Sketch up is free to download (at least the basic version)
Link http://www.sketchup.com/.

As to how hard to use, like any application you will need to spend some time exploring the tools. You will find plenty of help and suggestions on this forum

Cheers  
Tony
Who uses a different CAD package


----------



## Slim (17 Nov 2007)

Hi Marty,

There are some good tutorials within Sketchup to get you started. When you get a bit more acomplished, Dave R and others have posted some excelent tutorials in this forum.

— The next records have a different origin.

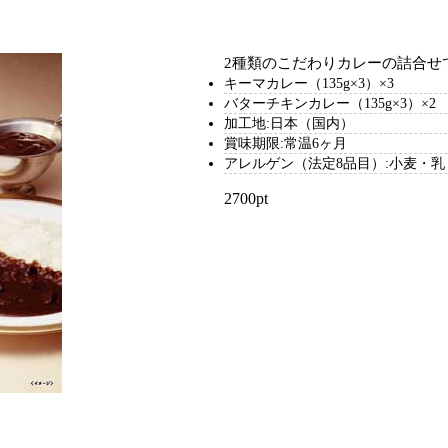
2種類のこだわりカレーの詰合せ
キーマカレー（135g×3）×3
バターチキンカレー（135g×3）×2
加工地:日本（国内）
賞味期限:常温6ヶ月
アレルゲン（法定8品目）:小麦・乳
2700pt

There are also some video tutorials on his FWW blog

Sketchup really is an easy program to get to grips with, and if you look through this forum, you will see that it can produce excelent results.


----------



## gatesmr2 (18 Nov 2007)

Thanks 

Once again quick helpful response 
Cheers slim and tony 

It,s great to find a site where you can get so much useful help for newbie's like me who have just got bitten by the woodwork bug.
Thanks again guys 

Marty


----------



## gatesmr2 (18 Nov 2007)

WOW :shock: 

Can,t thank you guys enough now i know what everyone is talking about 

It's great ok only been using it for about an hour including tutorials , seems straight forward enough just got to get used to it.
But what an amazing tool and the fact it,s free makes it perfect.

If either of you two lived near me i,d be buying you a drink 
:wink: 
Marty


----------



## Slim (18 Nov 2007)

It's ok Marty, just send me a fiver and I'll have a drink on your behalf. :lol:


----------